Dura denuncia dei presuli sulle violenze nellEst. L’Onu ha cominciato a distribuire cibo anche nelle zone controllate dai ribelli. I profughi affollano il Centro di Ngangi: «Da queste parti alla paura ci si abitua»
I vescovi: nel Kivu si sta consumando un genocidio
DA GOMA Mentre il Programma alimentare mondiale dell’Onu ha iniziato a distribuire scorte di cibo a 12mila persone nelle aree della Repubblica democratica del Congo attualmente dominate dai ribelli, come quella di Rutshuru, l’Onu ha dato il via al maxi trasferimento di 65mila sfollati del campo profughi di Kibati, a un soffio dalla linea del fronte. A Kinshasa è giunto ieri l’inviato speciale delle Nazioni Unite per la crisi, l’ex presidente nigeriano Olusegun Obasanjo, che incontrerà il presidente congolese Joseph Kabula per discutere dell’emergenza. Intanto i vescovi congolesi hanno denunciato ieri il «genocidio silenzioso che avviene sotto gli occhi del mondo intero messo in atto con una crudeltà eccezionale».

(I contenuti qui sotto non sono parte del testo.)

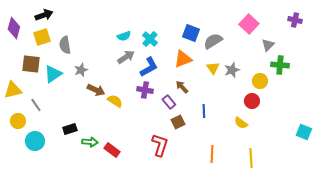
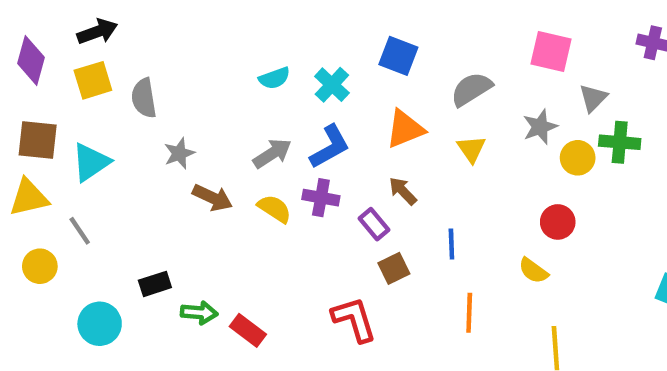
pink square: (249, 24) -> (551, 52), turned -30
blue square: (191, 33) -> (398, 56), moved
gray arrow: (126, 57) -> (272, 153), moved
brown square: (31, 64) -> (38, 140), moved
gray star: (232, 70) -> (540, 127), moved
cyan triangle: (53, 74) -> (91, 162), moved
yellow circle: (260, 81) -> (578, 158), moved
yellow semicircle: (115, 101) -> (274, 209), moved
cyan circle: (35, 141) -> (100, 324), moved
red L-shape: (160, 145) -> (354, 319), turned -35
orange line: (212, 154) -> (469, 313), moved

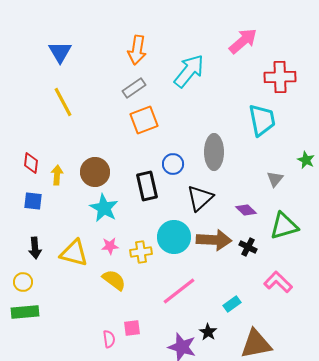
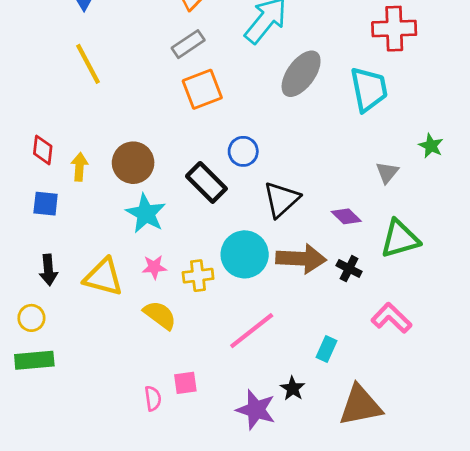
gray ellipse: (214, 152) -> (301, 74), moved, turned 36
black rectangle: (147, 186) -> (206, 182), turned -32
cyan rectangle: (232, 304) -> (326, 349), turned -30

Secondo una dichiarazione dei presuli, riportata dall’agenzia “Fides”, «la violenza di oggi fa parte di un piano di spartizione del Paese e delle sue straordinarie risorse minerarie». I vescovi hanno criticato i caschi blu dell’Onu: «Il fatto più deplorevole è che le violenze avvengono sotto l’occhio impassibile di coloro che hanno ricevuto il mandato di mantenere la pace e di proteggere la popolazione civile». Ma altrettanto severo è il giudizio sul governo: «I nostri governanti si mostrano impotenti di fronte alla gravità della situazione, dando l’impressione di non essere all’altezza della sfide della pace, della difesa della popolazione e dell’integrità del territorio nazionale». In un suo messaggio alla “Fides” il vescovo di Goma, monsignor Faustin Ngabu, ha parlato di «danni indescrivibili e non sempre conosciuti». Intanto i rappresentanti di decine di congregazioni missionarie hanno concordato di attuare un’azione comune per rispondere a questa emergenza. Nel loro incontro è emersa la convinzione che questo conflitto va oltre le questioni locali e solleva problemi umanitari, politici e geopolitici. Proprio per questo si chiama in causa la comunità internazionale e le strategie economiche di Paesi impegnati a contendersi le ricchezze del Congo.